Our study has several limitations. First, we were not able to distinguish between true electronic prescriptions (ie, those that were electronically transmitted directly to pharmacies) and computer-generated prescriptions that were printed and either faxed or hand-delivered by the patient to the pharmacy. However, we believe that our results apply regardless of mode of prescription transmission. Second, although we identified a difference in error rate between various electronic prescribing systems in our sample, we were not able to assess whether this difference was due to variations in system design or the implementation process. This limitation occurred because these data represent many different systems being used by providers across three states, and the details on specific system functionality and implementation process were not available to us. Further research should investigate specific system characteristics that are associated with increased error rates. Third, our sample, while large, did not include all vendors and also included systems that appeared to be home-grown and not commercially available. Fourth, this study focuses on prescribing errors and was not designed to investigate whether the errors were intercepted at the pharmacy level, or other pharmacy workflow issues. Future studies should investigate subsequent error interception and resulting patient outcomes. Finally, this study was not designed to identify errors that are not evident on a prescription, such as the wrong patient receiving a medication, an incorrect diagnosis causing the wrong medication to be prescribed, or a drug–drug interaction.
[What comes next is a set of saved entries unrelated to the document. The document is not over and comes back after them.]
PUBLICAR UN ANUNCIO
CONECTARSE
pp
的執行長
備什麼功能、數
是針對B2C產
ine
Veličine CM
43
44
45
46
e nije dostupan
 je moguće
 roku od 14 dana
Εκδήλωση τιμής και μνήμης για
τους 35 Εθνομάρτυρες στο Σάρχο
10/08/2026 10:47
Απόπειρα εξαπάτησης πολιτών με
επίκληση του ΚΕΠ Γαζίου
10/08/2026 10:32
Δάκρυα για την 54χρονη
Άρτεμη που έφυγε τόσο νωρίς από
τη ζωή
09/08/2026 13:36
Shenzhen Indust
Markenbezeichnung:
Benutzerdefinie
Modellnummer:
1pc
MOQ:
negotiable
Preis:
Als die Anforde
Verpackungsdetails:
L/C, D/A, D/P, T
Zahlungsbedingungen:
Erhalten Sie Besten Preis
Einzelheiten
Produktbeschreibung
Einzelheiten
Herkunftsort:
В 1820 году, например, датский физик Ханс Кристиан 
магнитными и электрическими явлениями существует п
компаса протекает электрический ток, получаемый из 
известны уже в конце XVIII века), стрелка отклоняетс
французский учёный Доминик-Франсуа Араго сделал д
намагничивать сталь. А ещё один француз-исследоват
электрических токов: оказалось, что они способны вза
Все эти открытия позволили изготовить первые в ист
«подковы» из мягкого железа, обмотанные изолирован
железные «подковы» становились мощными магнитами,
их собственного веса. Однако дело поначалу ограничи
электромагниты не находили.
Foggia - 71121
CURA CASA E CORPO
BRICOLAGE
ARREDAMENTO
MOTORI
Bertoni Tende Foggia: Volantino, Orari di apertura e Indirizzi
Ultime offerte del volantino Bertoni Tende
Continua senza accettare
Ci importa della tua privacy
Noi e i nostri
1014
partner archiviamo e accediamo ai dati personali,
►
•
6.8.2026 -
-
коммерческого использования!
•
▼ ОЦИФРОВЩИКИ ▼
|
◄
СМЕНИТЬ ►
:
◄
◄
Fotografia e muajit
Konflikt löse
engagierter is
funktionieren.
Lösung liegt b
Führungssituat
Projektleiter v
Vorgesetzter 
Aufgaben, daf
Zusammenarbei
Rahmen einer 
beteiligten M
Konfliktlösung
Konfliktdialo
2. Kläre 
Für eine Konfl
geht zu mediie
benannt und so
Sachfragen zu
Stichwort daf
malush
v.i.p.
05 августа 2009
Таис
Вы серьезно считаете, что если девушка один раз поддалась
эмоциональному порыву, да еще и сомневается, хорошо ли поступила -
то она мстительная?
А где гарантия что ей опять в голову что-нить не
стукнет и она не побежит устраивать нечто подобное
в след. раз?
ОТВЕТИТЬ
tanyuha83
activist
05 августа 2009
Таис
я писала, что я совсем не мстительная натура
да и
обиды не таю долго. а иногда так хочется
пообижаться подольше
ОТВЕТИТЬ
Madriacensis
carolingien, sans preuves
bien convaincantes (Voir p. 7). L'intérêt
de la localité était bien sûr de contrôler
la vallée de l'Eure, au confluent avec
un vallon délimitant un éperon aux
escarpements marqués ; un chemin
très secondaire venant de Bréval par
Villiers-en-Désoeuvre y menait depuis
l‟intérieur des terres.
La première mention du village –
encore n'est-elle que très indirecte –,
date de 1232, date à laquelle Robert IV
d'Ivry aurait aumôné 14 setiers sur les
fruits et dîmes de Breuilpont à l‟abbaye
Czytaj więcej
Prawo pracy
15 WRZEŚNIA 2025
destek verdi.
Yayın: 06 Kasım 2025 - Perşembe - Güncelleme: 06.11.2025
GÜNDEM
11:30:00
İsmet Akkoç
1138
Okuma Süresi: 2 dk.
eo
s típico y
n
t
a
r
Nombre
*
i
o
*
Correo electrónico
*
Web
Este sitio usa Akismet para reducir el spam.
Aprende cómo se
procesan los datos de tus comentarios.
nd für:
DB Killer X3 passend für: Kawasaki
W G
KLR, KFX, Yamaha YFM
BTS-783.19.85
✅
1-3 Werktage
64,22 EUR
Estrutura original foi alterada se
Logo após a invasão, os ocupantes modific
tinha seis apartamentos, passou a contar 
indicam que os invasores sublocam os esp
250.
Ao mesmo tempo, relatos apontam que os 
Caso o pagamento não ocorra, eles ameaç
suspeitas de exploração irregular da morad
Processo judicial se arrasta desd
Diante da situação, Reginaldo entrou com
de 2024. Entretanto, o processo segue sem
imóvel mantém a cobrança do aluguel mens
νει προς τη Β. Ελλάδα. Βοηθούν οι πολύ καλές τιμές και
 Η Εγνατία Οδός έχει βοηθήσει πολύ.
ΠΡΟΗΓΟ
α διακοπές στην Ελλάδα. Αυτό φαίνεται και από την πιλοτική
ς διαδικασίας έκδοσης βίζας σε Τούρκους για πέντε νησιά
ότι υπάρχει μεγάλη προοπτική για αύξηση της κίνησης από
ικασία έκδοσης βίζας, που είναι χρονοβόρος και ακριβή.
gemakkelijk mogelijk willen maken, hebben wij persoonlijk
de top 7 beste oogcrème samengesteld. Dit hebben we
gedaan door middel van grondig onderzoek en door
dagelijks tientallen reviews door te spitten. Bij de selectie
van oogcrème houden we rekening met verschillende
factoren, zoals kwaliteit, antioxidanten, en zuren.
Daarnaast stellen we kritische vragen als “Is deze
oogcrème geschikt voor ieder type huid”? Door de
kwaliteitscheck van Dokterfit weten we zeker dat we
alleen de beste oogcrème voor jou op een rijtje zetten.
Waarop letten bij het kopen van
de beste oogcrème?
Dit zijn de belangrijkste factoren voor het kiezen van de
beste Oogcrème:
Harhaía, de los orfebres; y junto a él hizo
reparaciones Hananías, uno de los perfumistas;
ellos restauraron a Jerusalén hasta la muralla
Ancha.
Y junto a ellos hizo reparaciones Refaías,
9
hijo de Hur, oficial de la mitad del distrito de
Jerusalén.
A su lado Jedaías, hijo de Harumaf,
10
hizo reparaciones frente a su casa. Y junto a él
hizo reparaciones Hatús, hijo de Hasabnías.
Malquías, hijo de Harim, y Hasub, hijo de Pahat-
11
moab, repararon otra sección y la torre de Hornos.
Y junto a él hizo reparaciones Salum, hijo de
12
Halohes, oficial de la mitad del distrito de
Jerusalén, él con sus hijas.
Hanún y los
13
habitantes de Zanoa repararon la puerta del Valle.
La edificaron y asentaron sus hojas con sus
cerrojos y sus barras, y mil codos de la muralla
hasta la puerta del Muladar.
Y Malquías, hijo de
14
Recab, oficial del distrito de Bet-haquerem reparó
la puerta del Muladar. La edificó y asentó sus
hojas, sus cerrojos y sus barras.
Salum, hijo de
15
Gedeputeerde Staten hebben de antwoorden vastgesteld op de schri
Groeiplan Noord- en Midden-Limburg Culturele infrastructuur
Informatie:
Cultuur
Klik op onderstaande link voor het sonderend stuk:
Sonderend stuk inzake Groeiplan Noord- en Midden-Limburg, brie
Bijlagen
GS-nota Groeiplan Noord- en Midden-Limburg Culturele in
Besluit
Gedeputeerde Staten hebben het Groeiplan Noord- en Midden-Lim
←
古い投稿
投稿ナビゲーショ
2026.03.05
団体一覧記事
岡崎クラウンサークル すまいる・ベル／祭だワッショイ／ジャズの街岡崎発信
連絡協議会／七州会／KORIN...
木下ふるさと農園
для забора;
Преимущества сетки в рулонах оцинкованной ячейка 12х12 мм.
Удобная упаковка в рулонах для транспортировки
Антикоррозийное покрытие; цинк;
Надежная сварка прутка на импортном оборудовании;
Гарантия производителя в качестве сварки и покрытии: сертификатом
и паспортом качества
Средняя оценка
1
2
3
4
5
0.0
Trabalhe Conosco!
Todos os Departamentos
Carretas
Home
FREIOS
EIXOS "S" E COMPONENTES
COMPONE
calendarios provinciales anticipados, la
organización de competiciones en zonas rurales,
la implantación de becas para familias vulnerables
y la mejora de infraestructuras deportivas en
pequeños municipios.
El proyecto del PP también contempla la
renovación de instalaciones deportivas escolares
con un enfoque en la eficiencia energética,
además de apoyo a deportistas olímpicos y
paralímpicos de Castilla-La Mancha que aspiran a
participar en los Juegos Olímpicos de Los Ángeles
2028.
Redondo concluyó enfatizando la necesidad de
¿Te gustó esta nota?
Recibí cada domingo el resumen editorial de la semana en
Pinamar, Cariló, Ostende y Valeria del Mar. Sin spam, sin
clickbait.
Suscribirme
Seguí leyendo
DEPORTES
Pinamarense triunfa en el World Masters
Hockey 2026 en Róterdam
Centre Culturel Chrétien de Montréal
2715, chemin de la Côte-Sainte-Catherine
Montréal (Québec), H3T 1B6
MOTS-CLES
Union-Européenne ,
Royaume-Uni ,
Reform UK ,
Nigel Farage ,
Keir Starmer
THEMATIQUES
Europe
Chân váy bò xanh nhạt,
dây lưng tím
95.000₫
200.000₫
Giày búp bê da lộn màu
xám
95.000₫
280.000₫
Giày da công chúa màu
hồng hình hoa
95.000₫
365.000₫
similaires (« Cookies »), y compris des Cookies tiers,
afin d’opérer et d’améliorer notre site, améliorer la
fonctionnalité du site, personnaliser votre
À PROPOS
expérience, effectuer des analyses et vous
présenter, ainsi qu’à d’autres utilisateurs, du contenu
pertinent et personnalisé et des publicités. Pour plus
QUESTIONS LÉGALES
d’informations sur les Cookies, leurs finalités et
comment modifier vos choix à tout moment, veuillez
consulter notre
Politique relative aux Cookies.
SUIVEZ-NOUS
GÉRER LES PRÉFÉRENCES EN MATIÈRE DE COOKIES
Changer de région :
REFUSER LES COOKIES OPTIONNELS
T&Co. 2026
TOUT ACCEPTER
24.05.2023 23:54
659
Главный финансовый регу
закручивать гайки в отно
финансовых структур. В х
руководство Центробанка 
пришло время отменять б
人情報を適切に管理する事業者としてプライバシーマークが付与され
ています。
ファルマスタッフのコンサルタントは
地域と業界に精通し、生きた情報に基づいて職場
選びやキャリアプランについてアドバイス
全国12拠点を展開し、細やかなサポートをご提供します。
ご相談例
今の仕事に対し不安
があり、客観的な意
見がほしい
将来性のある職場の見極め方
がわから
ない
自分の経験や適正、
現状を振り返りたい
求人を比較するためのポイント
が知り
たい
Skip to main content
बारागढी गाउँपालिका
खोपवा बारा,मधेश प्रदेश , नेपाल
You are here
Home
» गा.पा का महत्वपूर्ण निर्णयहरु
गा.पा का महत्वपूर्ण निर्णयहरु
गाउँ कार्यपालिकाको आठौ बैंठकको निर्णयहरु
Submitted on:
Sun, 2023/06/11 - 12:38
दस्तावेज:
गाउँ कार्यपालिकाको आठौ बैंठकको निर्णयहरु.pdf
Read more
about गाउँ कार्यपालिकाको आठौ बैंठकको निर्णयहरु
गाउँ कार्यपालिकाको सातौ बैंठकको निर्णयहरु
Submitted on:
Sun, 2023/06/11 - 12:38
When considering these other sources of error, actual prescription error rate may be higher than the 11.7% we have identified.
In summary, about one in 10 computer-generated prescriptions in our sample included one or more errors, about two-thirds of which involved omissions. The number, type, and severity of prescribing errors varied significantly according to which computerized prescribing system was used, suggesting that systems with more advanced functionality, or those used by physicians with improved computer training, were better able to prevent errors. Implementing a computerized prescribing system without comprehensive functionality and processes in place to ensure meaningful use of the system does not decrease medication errors. To enable stakeholders to realize more of the potential benefits of computerized prescribing systems, vendors and healthcare providers may consider implementing several of the outlined computer-based and provider-based interventions, which combined have the potential to eliminate more than 80% of the errors. These data are especially important now because providers are currently rapidly adopting electronic health records, yet may not realize the full range of benefits if the prescribing applications have some of the issues we identified.